During handling of the above exception, another exception occurred:
Traceback (most recent call last):
File "/opt/conda/envs/qsiprep/lib/python3.10/site-packages/nipype/interfaces/base/core.py", line 400, in run
outputs = self.aggregate_outputs(runtime)
File "/opt/conda/envs/qsiprep/lib/python3.10/site-packages/nipype/interfaces/base/core.py", line 460, in aggregate_outputs
raise FileNotFoundError(msg)
FileNotFoundError: No such file or directory '/scratch/qsiprep_0_22_wf/sub_NDARAA932XZU_wf/dwi_preproc_dir_AP_wf/hmc_sdc_wf/eddy/eddy_corrected.nii.gz' for output 'out_corrected' of a ExtendedEddy interface
240801-21:39:50,724 cli WARNING:
Errors occurred while generating reports for participants: NDARAA932XZU (1).
1
I re-ran this participant using qsiprep 0.19.1 and it completed successfully. I don't why I am getting a mismatch error in the later versions.
Hi @jhauneuro are you sure your data is bids valid and does it contain SliceTiming? We added the slice-to-volume correction in these recent versions, which will look at your slice timings from the json sidecars. These will have to match the number of slices or there will be an issue with slice to volume.

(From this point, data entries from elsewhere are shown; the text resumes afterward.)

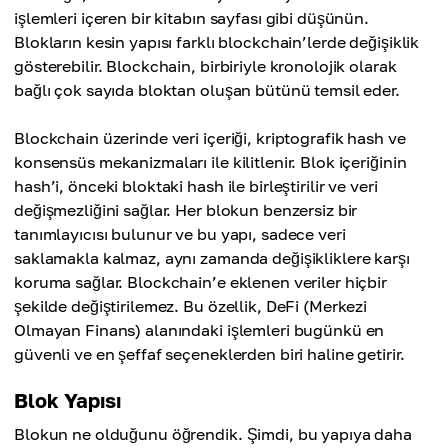
işlemleri içeren bir kitabın sayfası gibi düşünün.
Blokların kesin yapısı farklı blockchain’lerde değişiklik
gösterebilir. Blockchain, birbiriyle kronolojik olarak
bağlı çok sayıda bloktan oluşan bütünü temsil eder.
Blockchain üzerinde veri içeriği, kriptografik hash ve
konsensüs mekanizmaları ile kilitlenir. Blok içeriğinin
hash’i, önceki bloktaki hash ile birleştirilir ve veri
değişmezliğini sağlar. Her blokun benzersiz bir
tanımlayıcısı bulunur ve bu yapı, sadece veri
saklamakla kalmaz, aynı zamanda değişikliklere karşı
koruma sağlar. Blockchain’e eklenen veriler hiçbir
şekilde değiştirilemez. Bu özellik, DeFi (Merkezi
Olmayan Finans) alanındaki işlemleri bugünkü en
güvenli ve en şeffaf seçeneklerden biri haline getirir.
Blok Yapısı
Blokun ne olduğunu öğrendik. Şimdi, bu yapıya daha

@mattcieslak yes, the json files were generated from the dicoms using dcm2niix. They show 82 slice times and the image dimensions are 128x128x82.
The data are also not multi-band so the error message doesn't make much sense to me.
I realized I had run 0.19.1 without intra-volume correction (eddy --mporder option). I reran 0.22.0 without intra-volume correction and this time it completed without error. The issue is likely related to the different image orientation of this dataset – It was acquired on a GE scanner with a sagittal slice acquisition and oriented PSR+.
For some reason qsiprep sometimes has difficulties with non-LAS+ oriented data (e.g., see issue #800 that I reported for this dataset, and also issue #793.
It would be nice to run intra-volume correction on this data since there is a lot of motion in this data.